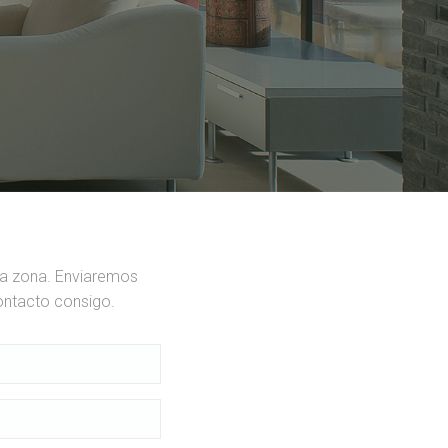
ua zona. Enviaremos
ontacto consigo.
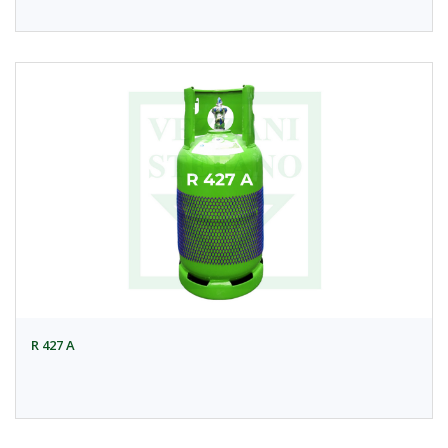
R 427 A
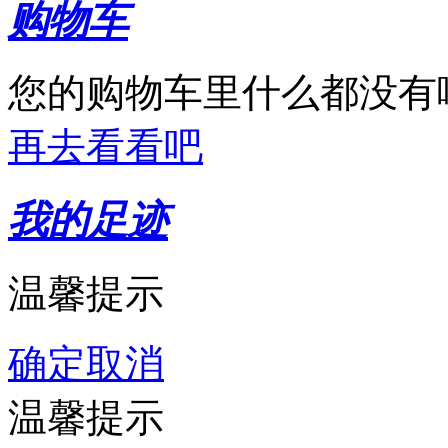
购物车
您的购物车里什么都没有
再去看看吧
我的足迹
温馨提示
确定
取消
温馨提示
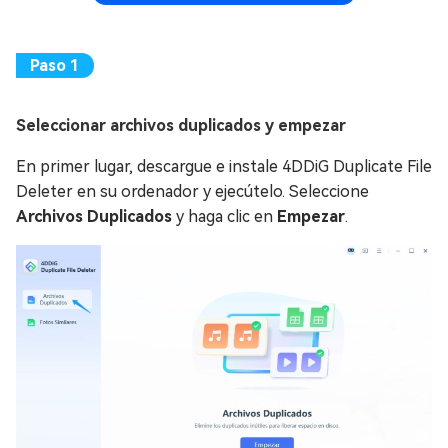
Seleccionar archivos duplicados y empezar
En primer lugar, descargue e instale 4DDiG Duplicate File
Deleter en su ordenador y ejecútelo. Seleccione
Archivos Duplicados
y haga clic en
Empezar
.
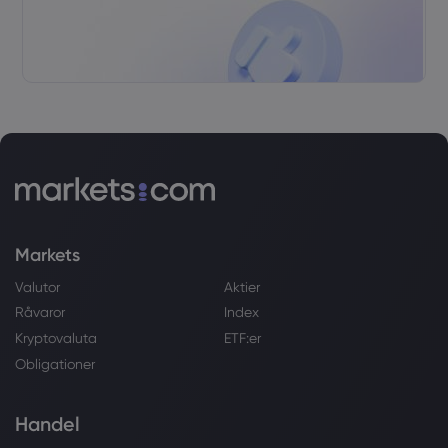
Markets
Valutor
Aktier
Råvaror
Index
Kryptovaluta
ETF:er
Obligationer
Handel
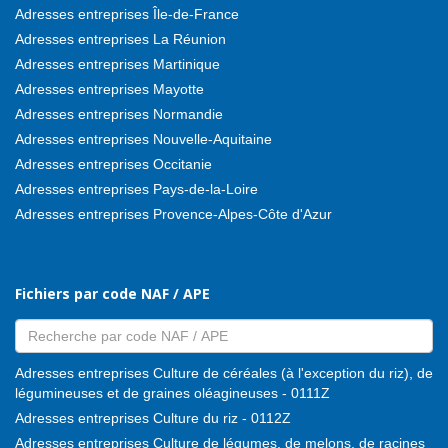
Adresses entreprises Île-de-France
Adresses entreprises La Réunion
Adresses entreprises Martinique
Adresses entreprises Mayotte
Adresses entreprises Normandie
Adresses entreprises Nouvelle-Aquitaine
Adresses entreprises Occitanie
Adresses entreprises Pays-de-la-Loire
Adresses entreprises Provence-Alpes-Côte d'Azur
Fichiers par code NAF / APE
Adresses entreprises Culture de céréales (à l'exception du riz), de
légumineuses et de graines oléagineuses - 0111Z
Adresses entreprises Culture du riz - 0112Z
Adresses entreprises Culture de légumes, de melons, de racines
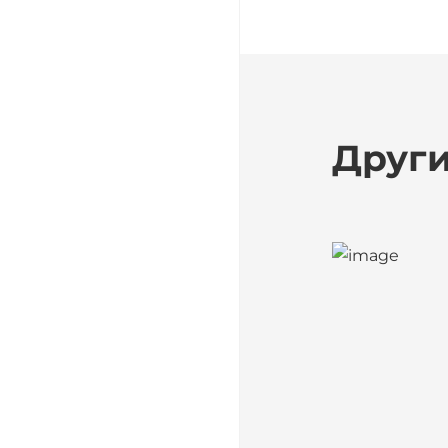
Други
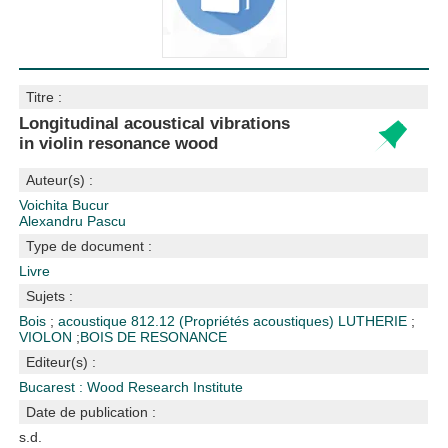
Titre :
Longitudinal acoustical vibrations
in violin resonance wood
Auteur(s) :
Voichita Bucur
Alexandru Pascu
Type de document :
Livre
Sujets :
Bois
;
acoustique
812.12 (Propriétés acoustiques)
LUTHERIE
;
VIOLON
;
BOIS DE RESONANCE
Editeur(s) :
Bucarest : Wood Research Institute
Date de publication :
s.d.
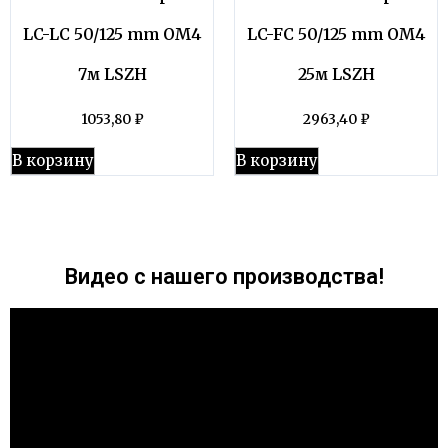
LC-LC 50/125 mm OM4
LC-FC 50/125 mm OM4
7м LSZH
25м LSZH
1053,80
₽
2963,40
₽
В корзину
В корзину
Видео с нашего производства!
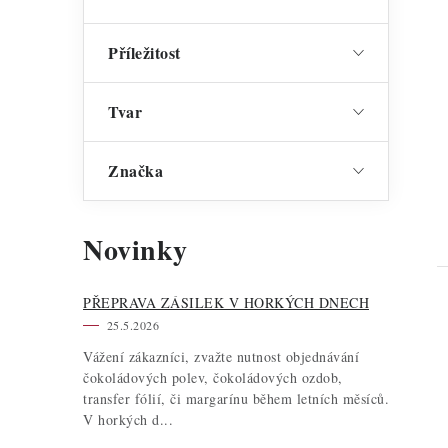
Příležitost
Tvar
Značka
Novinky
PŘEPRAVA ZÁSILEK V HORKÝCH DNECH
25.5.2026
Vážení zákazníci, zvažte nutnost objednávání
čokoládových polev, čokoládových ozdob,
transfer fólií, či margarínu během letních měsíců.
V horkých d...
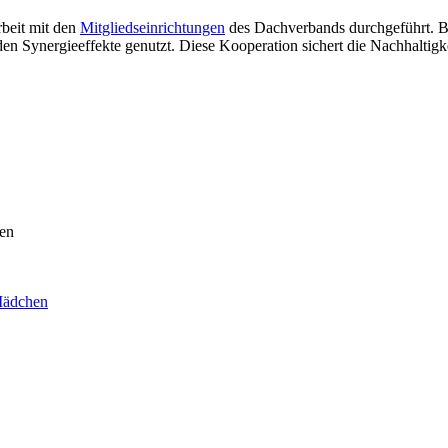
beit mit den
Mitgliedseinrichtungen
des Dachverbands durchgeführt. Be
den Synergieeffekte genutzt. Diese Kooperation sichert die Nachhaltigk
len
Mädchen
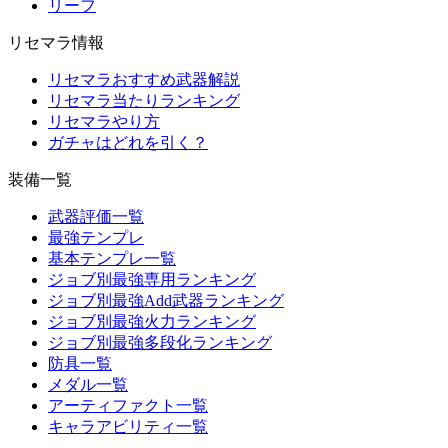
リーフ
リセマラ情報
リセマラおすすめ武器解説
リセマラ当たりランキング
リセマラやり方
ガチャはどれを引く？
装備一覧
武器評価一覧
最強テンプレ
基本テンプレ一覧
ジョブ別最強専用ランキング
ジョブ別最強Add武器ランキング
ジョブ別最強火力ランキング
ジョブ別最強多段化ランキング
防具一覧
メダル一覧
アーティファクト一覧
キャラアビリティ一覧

▸ **EXERCISE OBJECTIVE**
Leave the pictures out and transcribe the remaining material exactly.

▸ **ANSWER FOR THIS EXERCISE**
ua zona. Enviaremos
ontacto consigo.
R 427 A
购物车
您的购物车里什么都没有
再去看看吧
我的足迹
温馨提示
确定
取消
温馨提示
Seleccionar archivos duplicados y empezar
En primer lugar, descargue e instale 4DDiG Duplicate File
Deleter en su ordenador y ejecútelo. Seleccione
Archivos Duplicados
y haga clic en
Empezar
.
Markets
Valutor
Aktier
Råvaror
Index
Kryptovaluta
ETF:er
Obligationer
Handel
Adresses entreprises Île-de-France
Adresses entreprises La Réunion
Adresses entreprises Martinique
Adresses entreprises Mayotte
Adresses entreprises Normandie
Adresses entreprises Nouvelle-Aquitaine
Adresses entreprises Occitanie
Adresses entreprises Pays-de-la-Loire
Adresses entreprises Provence-Alpes-Côte d'Azur
Fichiers par code NAF / APE
Adresses entreprises Culture de céréales (à l'exception du riz), de
légumineuses et de graines oléagineuses - 0111Z
Adresses entreprises Culture du riz - 0112Z
Adresses entreprises Culture de légumes, de melons, de racines
Други
Titre :
Longitudinal acoustical vibrations
in violin resonance wood
Auteur(s) :
Voichita Bucur
Alexandru Pascu
Type de document :
Livre
Sujets :
Bois
;
acoustique
812.12 (Propriétés acoustiques)
LUTHERIE
;
VIOLON
;
BOIS DE RESONANCE
Editeur(s) :
Bucarest : Wood Research Institute
Date de publication :
s.d.
LC-LC 50/125 mm OM4
LC-FC 50/125 mm OM4
7м LSZH
25м LSZH
1053,80
₽
2963,40
₽
В корзину
В корзину
Видео с нашего производства!
Příležitost
Tvar
Značka
Novinky
PŘEPRAVA ZÁSILEK V HORKÝCH DNECH
25.5.2026
Vážení zákazníci, zvažte nutnost objednávání
čokoládových polev, čokoládových ozdob,
transfer fólií, či margarínu během letních měsíců.
V horkých d...
beit mit den
Mitgliedseinrichtungen
des Dachverbands durchgeführt. Be
den Synergieeffekte genutzt. Diese Kooperation sichert die Nachhaltigk
len
Mädchen
リーフ
リセマラ情報
リセマラおすすめ武器解説
リセマラ当たりランキング
リセマラやり方
ガチャはどれを引く？
装備一覧
武器評価一覧
最強テンプレ
基本テンプレ一覧
ジョブ別最強専用ランキング
ジョブ別最強Add武器ランキング
ジョブ別最強火力ランキング
ジョブ別最強多段化ランキング
防具一覧
メダル一覧
アーティファクト一覧
キャラアビリティ一覧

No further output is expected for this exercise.